**TRY IT:** Word for word and without images, transcribe all of the records.
═══ SOURCE INFORMATION
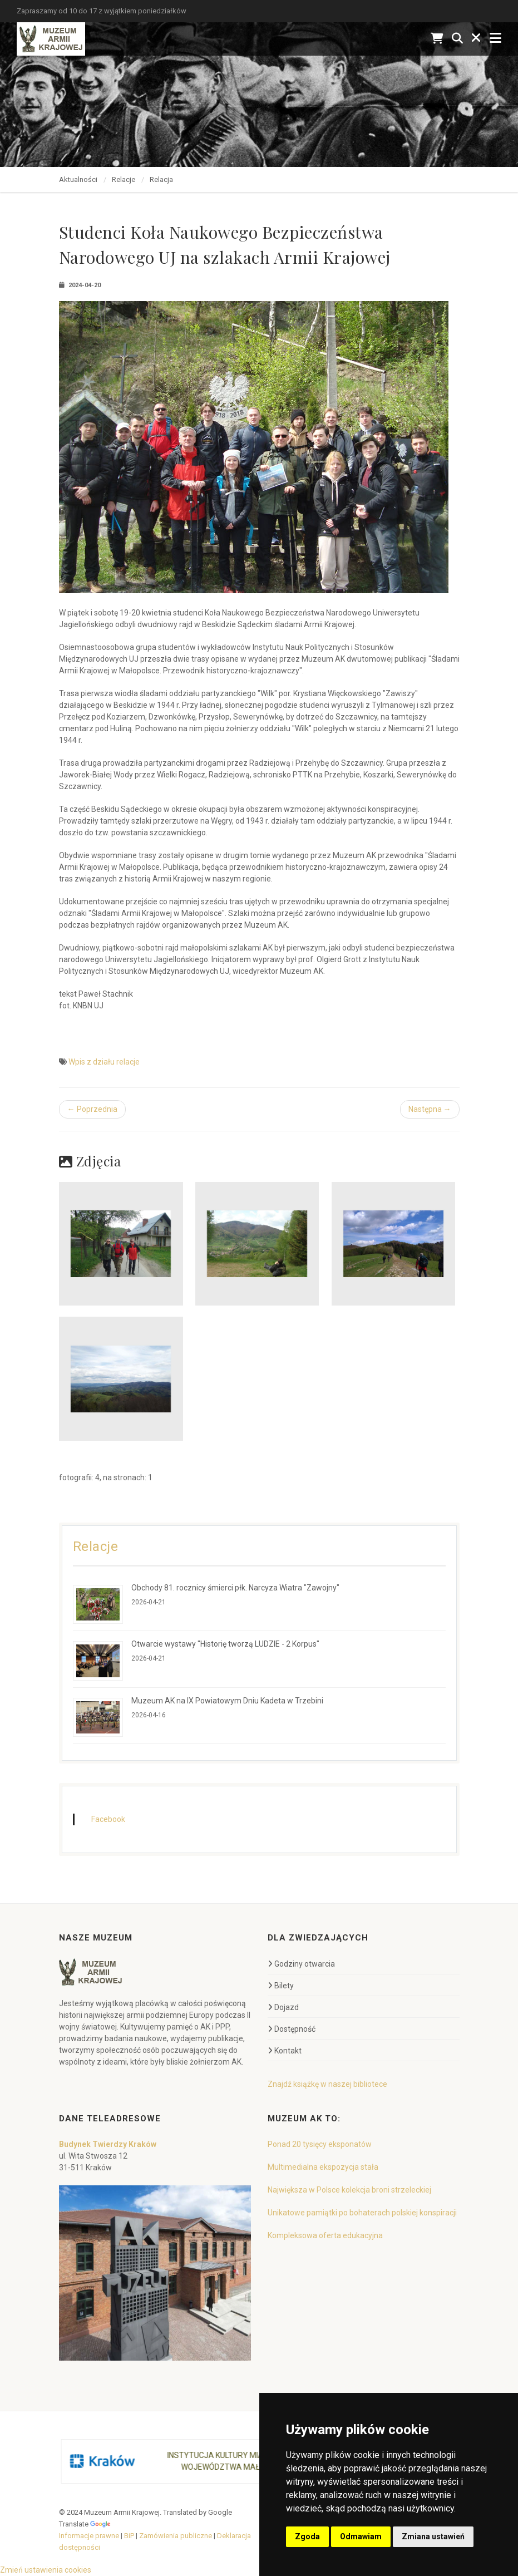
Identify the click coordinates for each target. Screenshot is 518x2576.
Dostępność (291, 2029)
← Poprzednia (92, 1109)
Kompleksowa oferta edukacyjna (325, 2235)
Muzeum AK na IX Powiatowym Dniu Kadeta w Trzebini (227, 1700)
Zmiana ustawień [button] (433, 2536)
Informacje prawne (89, 2535)
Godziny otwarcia (301, 1963)
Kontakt (285, 2050)
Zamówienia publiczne (175, 2535)
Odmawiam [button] (361, 2536)
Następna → (429, 1109)
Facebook (108, 1819)
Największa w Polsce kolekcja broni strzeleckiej (349, 2189)
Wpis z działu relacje (104, 1061)
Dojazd (283, 2007)
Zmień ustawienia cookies (45, 2569)
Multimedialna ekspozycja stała (323, 2167)
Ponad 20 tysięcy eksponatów (320, 2144)
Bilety (281, 1985)
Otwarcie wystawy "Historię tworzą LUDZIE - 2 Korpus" (225, 1643)
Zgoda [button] (307, 2536)
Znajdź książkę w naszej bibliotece (327, 2084)
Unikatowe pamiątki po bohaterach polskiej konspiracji (362, 2212)
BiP (129, 2535)
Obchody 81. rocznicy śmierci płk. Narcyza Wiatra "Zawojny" (235, 1587)
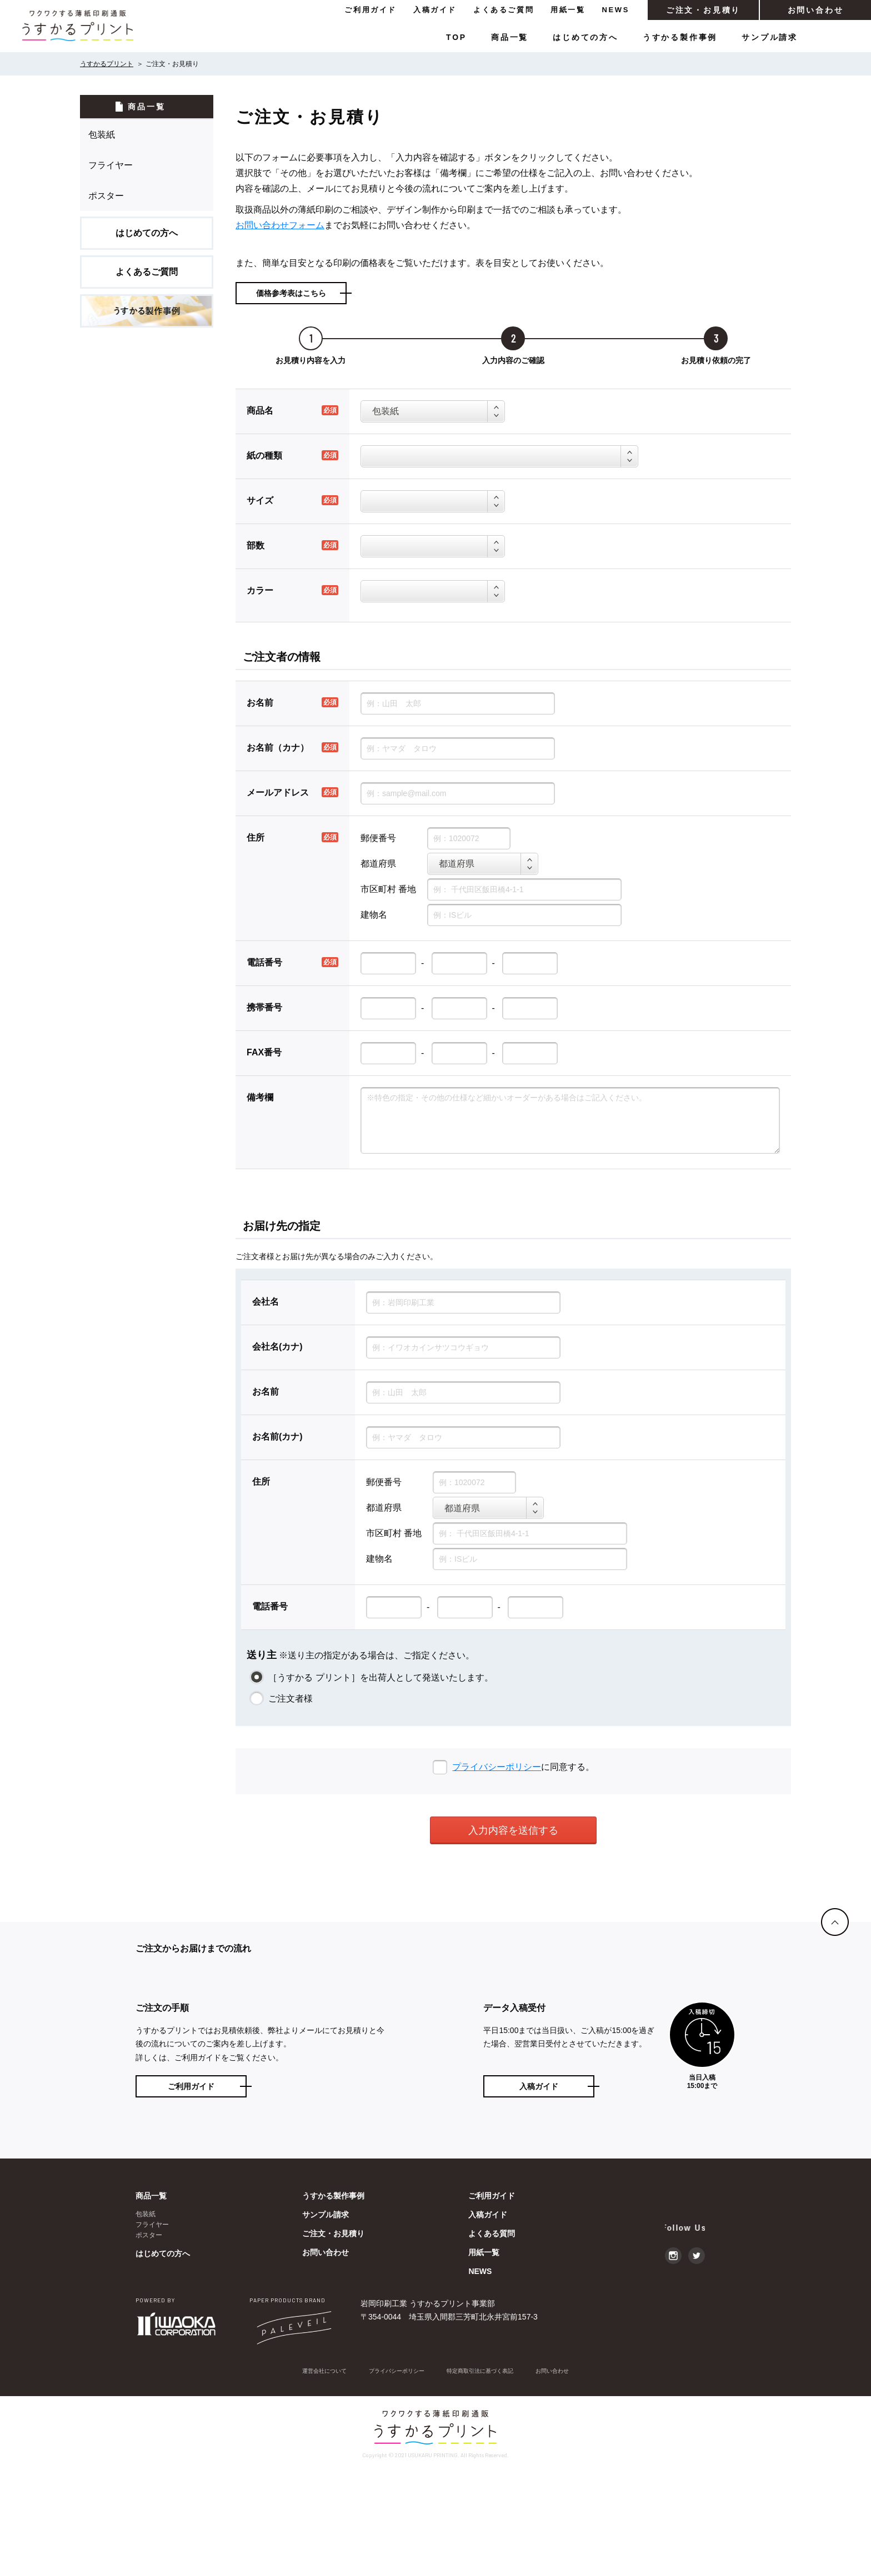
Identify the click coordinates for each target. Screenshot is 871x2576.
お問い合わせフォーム (280, 225)
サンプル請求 (770, 37)
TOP (456, 37)
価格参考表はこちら (291, 293)
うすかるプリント (106, 64)
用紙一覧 (567, 10)
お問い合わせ (816, 10)
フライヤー (110, 165)
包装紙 (101, 134)
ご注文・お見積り (703, 10)
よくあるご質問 (503, 10)
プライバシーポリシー (496, 1767)
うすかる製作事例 (680, 37)
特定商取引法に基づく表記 (487, 2475)
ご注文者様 (289, 1698)
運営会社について (309, 2475)
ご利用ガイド (370, 10)
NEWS (615, 10)
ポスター (106, 195)
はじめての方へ (585, 37)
══════
**RESULT:**
Identify the click coordinates for each target. Screenshot is 518x2576.
Dostępność (291, 2029)
← Poprzednia (92, 1109)
Kompleksowa oferta edukacyjna (325, 2235)
Muzeum AK na IX Powiatowym Dniu Kadeta w Trzebini (227, 1700)
Zmiana ustawień [button] (433, 2536)
Informacje prawne (89, 2535)
Godziny otwarcia (301, 1963)
Kontakt (285, 2050)
Zamówienia publiczne (175, 2535)
Odmawiam [button] (361, 2536)
Następna → (429, 1109)
Facebook (108, 1819)
Największa w Polsce kolekcja broni strzeleckiej (349, 2189)
Wpis z działu relacje (104, 1061)
Dojazd (283, 2007)
Zmień ustawienia cookies (45, 2569)
Multimedialna ekspozycja stała (323, 2167)
Ponad 20 tysięcy eksponatów (320, 2144)
Bilety (281, 1985)
Otwarcie wystawy "Historię tworzą LUDZIE - 2 Korpus" (225, 1643)
Zgoda [button] (307, 2536)
Znajdź książkę w naszej bibliotece (327, 2084)
Unikatowe pamiątki po bohaterach polskiej konspiracji (362, 2212)
BiP (129, 2535)
Obchody 81. rocznicy śmierci płk. Narcyza Wiatra "Zawojny" (235, 1587)
Identify the click coordinates for each target. Screenshot is 871x2576.
お問い合わせフォーム (280, 225)
サンプル請求 (770, 37)
TOP (456, 37)
価格参考表はこちら (291, 293)
うすかるプリント (106, 64)
用紙一覧 (567, 10)
お問い合わせ (816, 10)
フライヤー (110, 165)
包装紙 (101, 134)
ご注文・お見積り (703, 10)
よくあるご質問 (503, 10)
プライバシーポリシー (496, 1767)
うすかる製作事例 (680, 37)
特定商取引法に基づく表記 (487, 2475)
ご注文者様 (289, 1698)
運営会社について (309, 2475)
ご利用ガイド (370, 10)
NEWS (615, 10)
ポスター (106, 195)
はじめての方へ (585, 37)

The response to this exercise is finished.